My current approach is to send groups of 5k to be deleted via { _id: { $in: [] } }
and in parallel send updates to all of the collections referencing those documents in the same grouped fashion. This turned out to be very slow so I'm looking for alternatives.
I just read about the Bulk Write API and I'm wondering if that might be a better solution. If so, I'm curious what the most efficient way to make use of it is. Should I keep grouping as I am now, but send several groups at once in one Bulk request? Should I stop grouping in the query and instead use a Bulk request as my group with 5k individual delete/update commands?
Upvotes: 3
Views: 3124
Reputation: 222771
Based on your requirements (you have 300mln documents and you need to remove 1/3 of them) I would investigate doing the following:
Create new collections and then populate it with elements that satisfy your requirements. Then, drop the previous collections and rename your temporary collection.
A little bit more explanation. You have a collection A with N documents. You need to remove N/3 documents based on ID. Create a hash table of your IDs for deletion. Then iterate collection and for each element whose ID is not in hash you save it in the new temporary collection. You can improve it by saving them in bulk insert.
Why I think that it will be faster: when you use an index, each search requires O(log(n))
time so potentially you will spend O(n * log(k))
. In my case searching in a hash map is O(1) and therefore I hope for O(n)
Upvotes: 3
Reputation: 18119
Because we can't afford user downtime and the solution is to be run on a daily basis (albeit at a much smaller scale, as we're catching up with this first run) I couldn't use Salvador Dali's solution.

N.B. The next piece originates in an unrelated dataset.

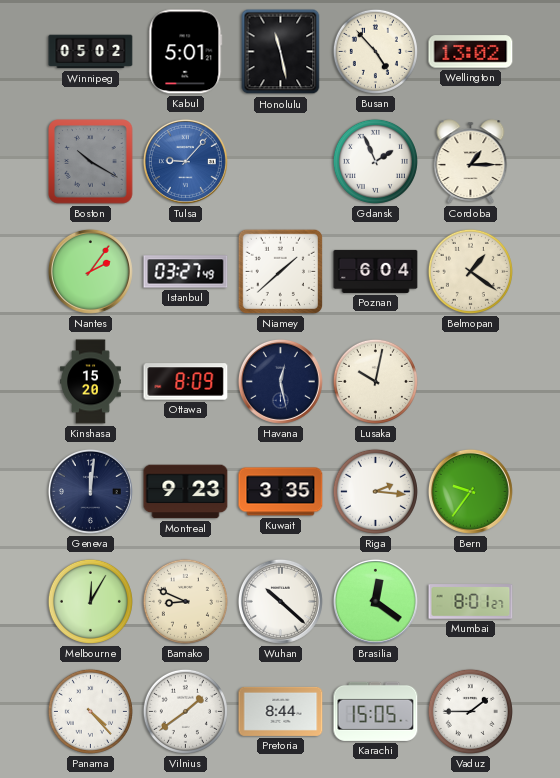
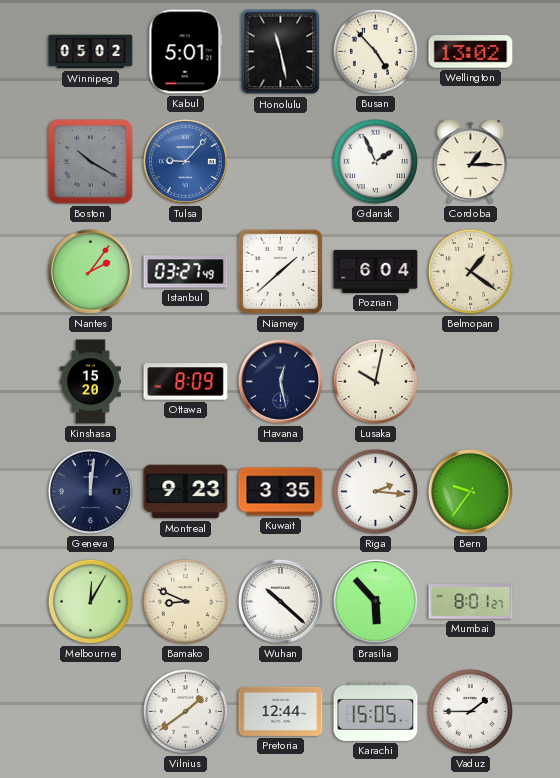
Brasilia: 12:21 -> 5:53
Panama: 4:23 -> none
Pretoria: 8:44 -> 12:44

I ended up grouping my records-to-be-deleted into groups of 1k and sending a BulkWrite command containing one delete()
operation for each record. In parallel I sent n BulkWrite commands to nullify references to each record, where n is the number of collections that reference the records and where each BulkWrite request has 1k individual update()
operations, similar to the delete()
. This performed reasonably fast so I didn't attempt to further optimize by adjusting the number of operations in the BulkWrite commands.
Upvotes: 6